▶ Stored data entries
-------------------------

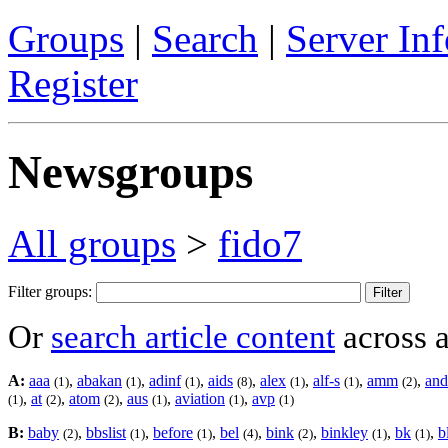
Groups
|
Search
|
Server Inf
Register
Newsgroups
All groups
>
fido7
Filter groups:
Or
search article content
across a
A:
aaa
,
abakan
,
adinf
,
aids
,
alex
,
alf-s
,
amm
,
and
(1)
(1)
(1)
(8)
(1)
(1)
(2)
,
at
,
atom
,
aus
,
aviation
,
avp
(1)
(2)
(2)
(1)
(1)
(1)
B:
baby
,
bbslist
,
before
,
bel
,
bink
,
binkley
,
bk
,
b
(2)
(1)
(1)
(4)
(2)
(1)
(1)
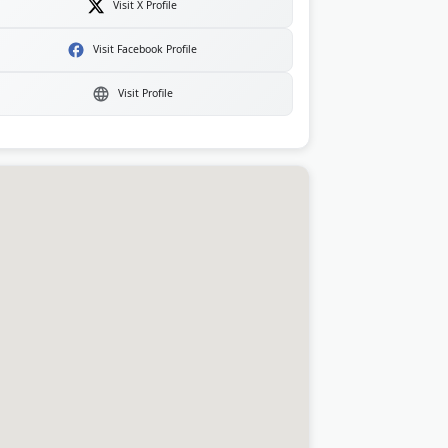
Visit X Profile
Visit Facebook Profile
Visit Profile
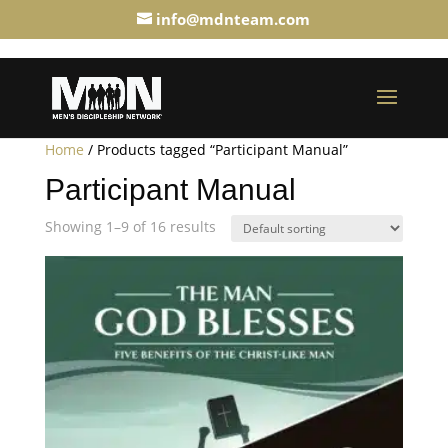
info@mdnteam.com
Home
/ Products tagged “Participant Manual”
Participant Manual
Showing 1–9 of 16 results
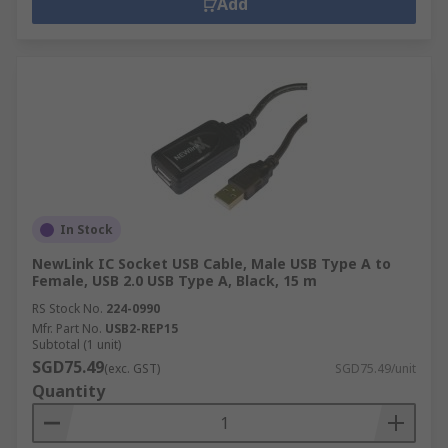
Add
In Stock
NewLink IC Socket USB Cable, Male USB Type A to
Female, USB 2.0 USB Type A, Black, 15 m
RS Stock No.
224-0990
Mfr. Part No.
USB2-REP15
Subtotal (1 unit)
SGD75.49
(exc. GST)
SGD75.49/unit
Quantity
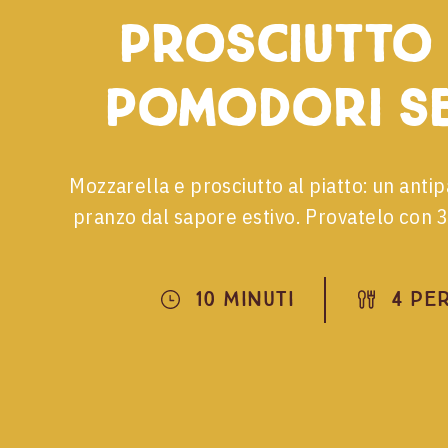
prosciutto
pomodori se
Mozzarella e prosciutto al piatto: un ant
pranzo dal sapore estivo. Provatelo con 3 
10 Minuti
4 Pe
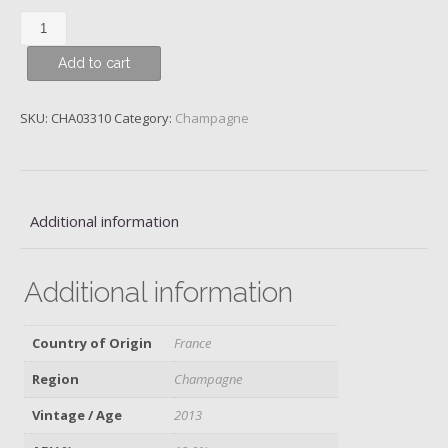
Piper
Heidsieck,
Add to cart
Rare,
2013
quantity
SKU:
CHA03310
Category:
Champagne
Additional information
Additional information
Country of Origin
France
Region
Champagne
Vintage / Age
2013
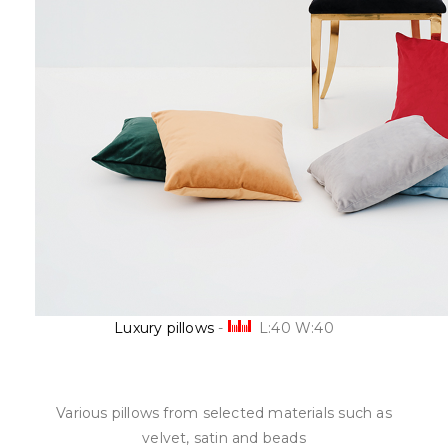
Luxury pillows
-
L:40 W:40
Various
pillows
from
selected materials
such as
velvet,
satin
and beads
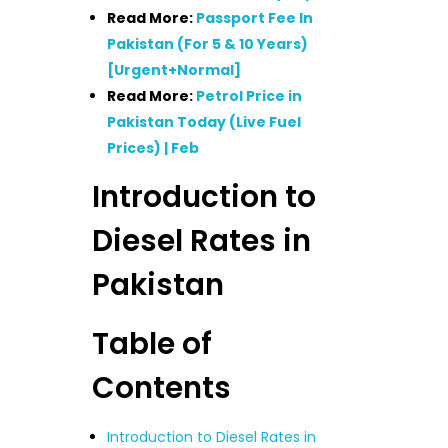
Read More:
Passport Fee In
Pakistan (For 5 & 10 Years)
[Urgent+Normal]
Read More:
Petrol Price in
Pakistan Today (Live Fuel
Prices) | Feb
Introduction to
Diesel Rates in
Pakistan
Table of
Contents
Introduction to Diesel Rates in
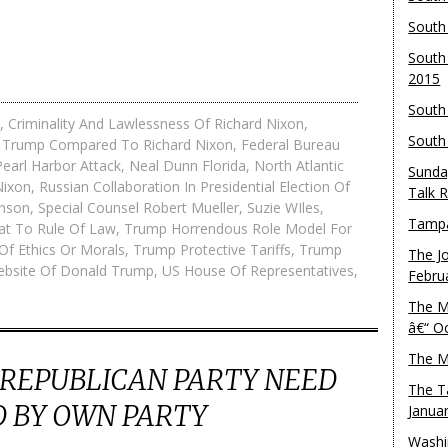
South
South
2015
South
,
Criminality And Lawlessness Of Richard Nixon
,
South
 Trump Compared To Richard Nixon
,
Federal Bureau
earl Harbor Attack
,
Neal Dunn Florida
,
North Atlantic
Sunda
Nixon
,
Russian Collaboration In Presidential Election Of
Talk 
hnson
,
Special Counsel Robert Mueller
,
Suzie WIles
,
Tampa
at To Rule Of Law
,
Trump Horrendous Role Model For
Of Ethics Or Morals
,
Trump Protective Tariffs
,
Trump
The J
Website Of Donald Trump
,
US House Of Representatives
,
Febru
The M
â€“ O
The M
 REPUBLICAN PARTY NEED
The T
 BY OWN PARTY
Janua
Washi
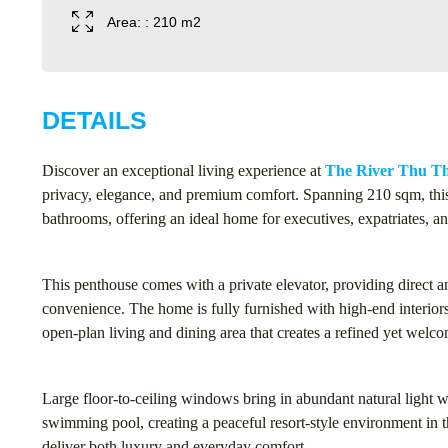
Area: : 210 m2
DETAILS
Discover an exceptional living experience at
The River Thu T
privacy, elegance, and premium comfort. Spanning 210 sqm, thi
bathrooms, offering an ideal home for executives, expatriates, a
This penthouse comes with a private elevator, providing direct 
convenience. The home is fully furnished with high-end interiors
open-plan living and dining area that creates a refined yet wel
Large floor-to-ceiling windows bring in abundant natural light w
swimming pool, creating a peaceful resort-style environment in th
deliver both luxury and everyday comfort.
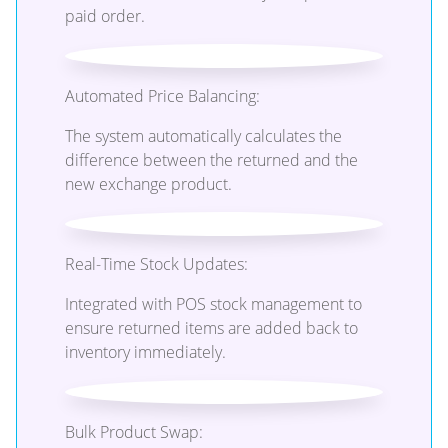
paid order.
Automated Price Balancing:
The system automatically calculates the
difference between the returned and the
new exchange product.
Real-Time Stock Updates:
Integrated with POS stock management to
ensure returned items are added back to
inventory immediately.
Bulk Product Swap:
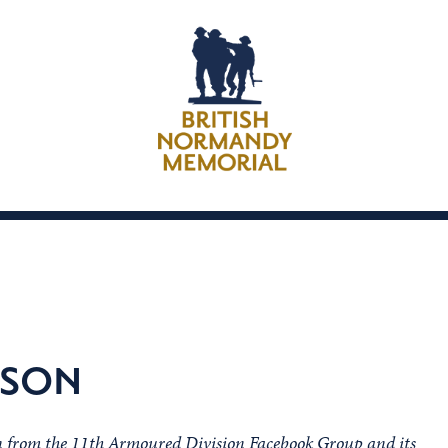
KSON
on from the 11th Armoured Division Facebook Group and its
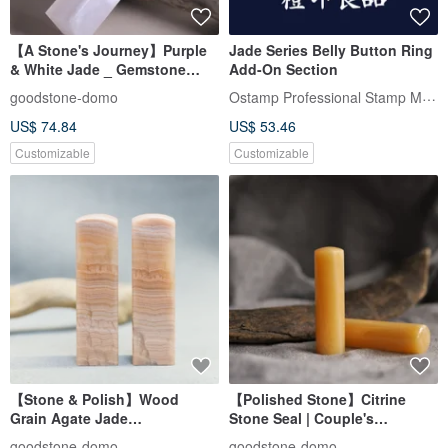
【A Stone's Journey】Purple
Jade Series Belly Button Ring
& White Jade _ Gemstone
Add-On Section
Stamp _ Personal & Fortune
Ostamp Professional Stamp Maker
goodstone-domo
Seal _ Square Stamp
US$ 74.84
US$ 53.46
Customizable
Customizable
【Stone & Polish】Wood
【Polished Stone】Citrine
Grain Agate Jade
Stone Seal | Couple's
Seal_Couple's Wedding
Wedding Seal | Round Seal
goodstone-domo
goodstone-domo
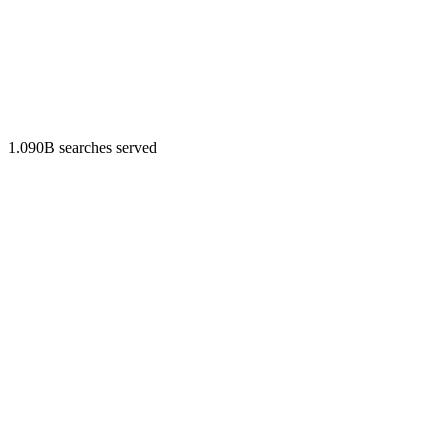
1.090B searches served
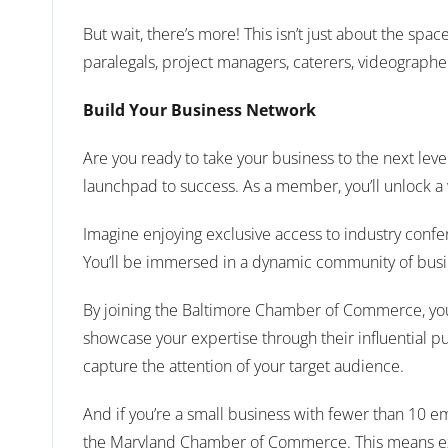
But wait, there’s more! This isn’t just about the spa
paralegals, project managers, caterers, videographe
Build Your Business Network
Are you ready to take your business to the next lev
launchpad to success. As a member, you’ll unlock a
Imagine enjoying exclusive access to industry confe
You’ll be immersed in a dynamic community of busine
By joining the Baltimore Chamber of Commerce, you’l
showcase your expertise through their influential pu
capture the attention of your target audience.
And if you’re a small business with fewer than 10 
the Maryland Chamber of Commerce. This means expa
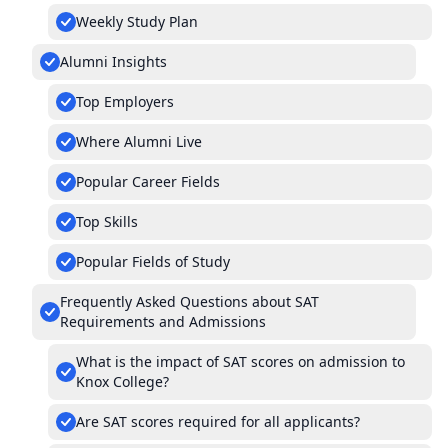
Weekly Study Plan
Alumni Insights
Top Employers
Where Alumni Live
Popular Career Fields
Top Skills
Popular Fields of Study
Frequently Asked Questions about SAT
Requirements and Admissions
What is the impact of SAT scores on admission to
Knox College?
Are SAT scores required for all applicants?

-------------------------

Leaving out any pictures, write the records above out exactly as they are.

Groups
|
Search
|
Server Inf
Register
Newsgroups
All groups
>
fido7
Filter groups:
Or
search article content
across a
A:
aaa
,
abakan
,
adinf
,
aids
,
alex
,
alf-s
,
amm
,
and
(1)
(1)
(1)
(8)
(1)
(1)
(2)
,
at
,
atom
,
aus
,
aviation
,
avp
(1)
(2)
(2)
(1)
(1)
(1)
B:
baby
,
bbslist
,
before
,
bel
,
bink
,
binkley
,
bk
,
b
(2)
(1)
(1)
(4)
(2)
(1)
(1)
Visit X Profile
Visit Facebook Profile
Visit Profile
info@mdnteam.com
Home
/ Products tagged “Participant Manual”
Participant Manual
Showing 1–9 of 16 results
Add
In Stock
NewLink IC Socket USB Cable, Male USB Type A to
Female, USB 2.0 USB Type A, Black, 15 m
RS Stock No.
224-0990
Mfr. Part No.
USB2-REP15
Subtotal (1 unit)
SGD75.49
(exc. GST)
SGD75.49/unit
Quantity
prosciutto
pomodori se
Mozzarella e prosciutto al piatto: un ant
pranzo dal sapore estivo. Provatelo con 3 
10 Minuti
4 Pe
Piper
Heidsieck,
Add to cart
Rare,
2013
quantity
SKU:
CHA03310
Category:
Champagne
Additional information
Additional information
Country of Origin
France
Region
Champagne
Vintage / Age
2013
Luxury pillows
-
L:40 W:40
Various
pillows
from
selected materials
such as
velvet,
satin
and beads
Read More:
Passport Fee In
Pakistan (For 5 & 10 Years)
[Urgent+Normal]
Read More:
Petrol Price in
Pakistan Today (Live Fuel
Prices) | Feb
Introduction to
Diesel Rates in
Pakistan
Table of
Contents
Introduction to Diesel Rates in
South
South
2015
South
,
Criminality And Lawlessness Of Richard Nixon
,
South
 Trump Compared To Richard Nixon
,
Federal Bureau
earl Harbor Attack
,
Neal Dunn Florida
,
North Atlantic
Sunda
Nixon
,
Russian Collaboration In Presidential Election Of
Talk 
hnson
,
Special Counsel Robert Mueller
,
Suzie WIles
,
Tampa
at To Rule Of Law
,
Trump Horrendous Role Model For
Of Ethics Or Morals
,
Trump Protective Tariffs
,
Trump
The J
Website Of Donald Trump
,
US House Of Representatives
,
Febru
The M
â€“ O
The M
 REPUBLICAN PARTY NEED
The T
 BY OWN PARTY
Janua
Washi
Area: : 210 m2
DETAILS
Discover an exceptional living experience at
The River Thu T
privacy, elegance, and premium comfort. Spanning 210 sqm, thi
bathrooms, offering an ideal home for executives, expatriates, a
This penthouse comes with a private elevator, providing direct 
convenience. The home is fully furnished with high-end interiors
open-plan living and dining area that creates a refined yet wel
Large floor-to-ceiling windows bring in abundant natural light w
swimming pool, creating a peaceful resort-style environment in th
deliver both luxury and everyday comfort.
paid order.
Automated Price Balancing:
The system automatically calculates the
difference between the returned and the
new exchange product.
Real-Time Stock Updates:
Integrated with POS stock management to
ensure returned items are added back to
inventory immediately.
Bulk Product Swap:
KSON
on from the 11th Armoured Division Facebook Group and its
【A Stone's Journey】Purple
Jade Series Belly Button Ring
& White Jade _ Gemstone
Add-On Section
Stamp _ Personal & Fortune
Ostamp Professional Stamp Maker
goodstone-domo
Seal _ Square Stamp
US$ 74.84
US$ 53.46
Customizable
Customizable
【Stone & Polish】Wood
【Polished Stone】Citrine
Grain Agate Jade
Stone Seal | Couple's
Seal_Couple's Wedding
Wedding Seal | Round Seal
goodstone-domo
goodstone-domo
1.090B searches served
But wait, there’s more! This isn’t just about the spa
paralegals, project managers, caterers, videographe
Build Your Business Network
Are you ready to take your business to the next lev
launchpad to success. As a member, you’ll unlock a
Imagine enjoying exclusive access to industry confe
You’ll be immersed in a dynamic community of busine
By joining the Baltimore Chamber of Commerce, you’l
showcase your expertise through their influential pu
capture the attention of your target audience.
And if you’re a small business with fewer than 10 
the Maryland Chamber of Commerce. This means expa
Weekly Study Plan
Alumni Insights
Top Employers
Where Alumni Live
Popular Career Fields
Top Skills
Popular Fields of Study
Frequently Asked Questions about SAT
Requirements and Admissions
What is the impact of SAT scores on admission to
Knox College?
Are SAT scores required for all applicants?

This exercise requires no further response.